Networker

Re: [Networker] SLAs and backup cost estimates

2008-05-16 15:19:48
Subject: Re: [Networker] SLAs and backup cost estimates
From: Stan Horwitz <stan AT TEMPLE DOT EDU>
To: NETWORKER AT LISTSERV.TEMPLE DOT EDU
Date: Fri, 16 May 2008 15:17:20 -0400
On May 16, 2008, at 2:56 PM, Fazil Saiyed wrote:

Hi,
Stan, thanks for the update, what i meant by " Device Management " is
jbconfig\Gui to get back to base config if there are problems with devices
and we need to rebuild or adjust the backup server, recently networker
added "jbedit" but now we exclusively use GUI. I have a script now that captures pool, device associations, client config etc in case i need to
refer back.
Major problems exist with keeping track of " clone completion" Media
movement with correct retention to Offsite for us, reporting on what being backed up in real time with actionable items remains deficient. We have
now moved most of the scheduling to external job schedulers.
During DR networker never fails to surprise us, whetter it's long boot
times due to " reverse name resolution" ( now we have no host file, we use
DNS" to
Devices not working right, to recovers failing ( could drivers, hardware issues at offsite") we do not use replication or have standby server for
recover at DR.
Frustration mounts as recovery team wants their data fast.
We use ADIC Tape lib at offsite vendor site, which is also used locally,
every time at DR it's different reason why networker takes longer to
recover, from HBA, Hardware, name resolution etc.
Reconfiguring Networker at DR involves removing existing config that is usually the most time consuming, i whish networker recovery is not tied to
it, or changed in a fashion that you recover networker indexes &
functionality and either re-configure hardware or import hardware config
separately, this would speed up connecting to Tape Drives\Tape Lib.
Just my thoughts.

We have two tape libraries. One tape library (our Sony PetaSite) has 14 Sony S-AIT1 tape drives in it, and roughly 1000 tape slots. This tape library is connected via fibre channel to my Solaris 10 sparc NetWorker server (its a Sun T2000) and also to a Sun X4500 with Solaris 10 x86. This aspect of it was all set up by an outside consultant with Cambridge Computer Services. I did not have to use jbconfig at all to set it up only because the consultant did that part of it. I have not had to touch that configuration since the last time it was changed last October when we wired in the X4500. Four of the 14 tape drives are shared via dynamic drive sharing. Five of the tape drives are local to the NetWorker server. The remaining five are local to the X4500 storage node. All are wired in via a Qlogic SAN switch.
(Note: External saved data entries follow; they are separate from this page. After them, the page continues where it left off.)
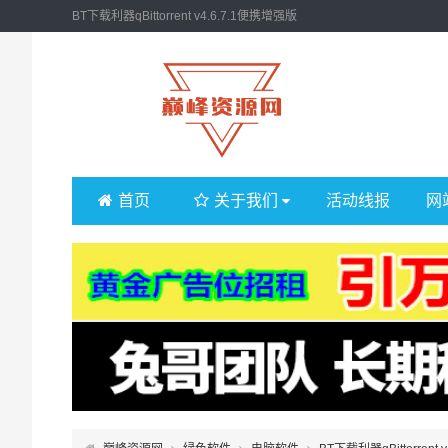
BT下载利器qBittorrent v4.6.7.1便携增强版
首页
关于我们
活动线报
网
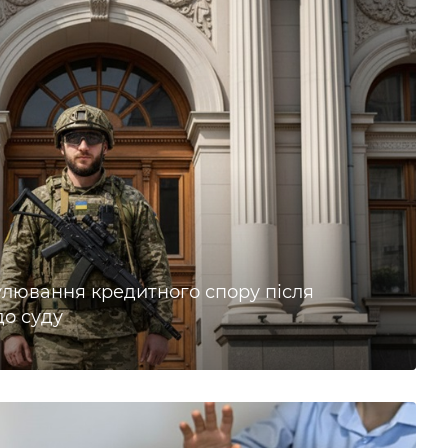
лювання кредитного спору після
о суду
This Sony PetaSite was first deployed four years ago and last upgraded two years ago. It has been running without interruption for the past two years since it was upgraded to have more tape drives. I have not rebooted it since that time (it runs a modified version of Red Hat Linux). On the other hand, on the average of once a week, one of the S- AIT1 tape drives chokes on a tape and NetWorker fails to verify it. When that happens, I almost always have to schlep over to the building where the tape library is housed and power cycle the affected tape drive, but I haven't needed to do anything at the OS level to keep the devices happy.

I am aware that NetWorker needs improvement with how tape cloning is done, but it is not a pain point at my site. Although we do ship a few tapes off-site, they are the original copies. We don't bother cloning the tapes before shipping them off-site, but we also replicate the data on those tapes to a disk device (outside of NetWorker) before each night's backups run. So if we need to get back a file quickly, we can just copy it over, plus the replicants are off-site at our SunGard DR facility.

My other storage node, which is a Dell 2950 with a Qualstar tape library that has 4 LTO-3 tape drives, I can't seem to get it to maintain persistent binding. The tape drives are all wired into individual HBA ports on the Dell. The HBA cards are Dell branded, but made by Qlogic. Every once in a while, NetWorker loses track of which tapes are in which LTO-3 drives due to a loss of the fibre channel binding. I quickly learned (with help from EMC tech support) that power cycling the tape library and the 2950, then rebuilding the tape library resource (via the NMC GUI) fixes the problem just fine. In fact, this problem occurred last week when I was in Florida on vacation and I had taken the precaution of documenting the procedure to delete the tape library resource and rebuild it. A colleague back in the office did what my documentation said to do and its been working fine since. I haven't needed to use jbconfig for this process though; the GUI works just fine. I am also considering replacing the HBA cards in my Dell 2950 with cards that have more robust drivers.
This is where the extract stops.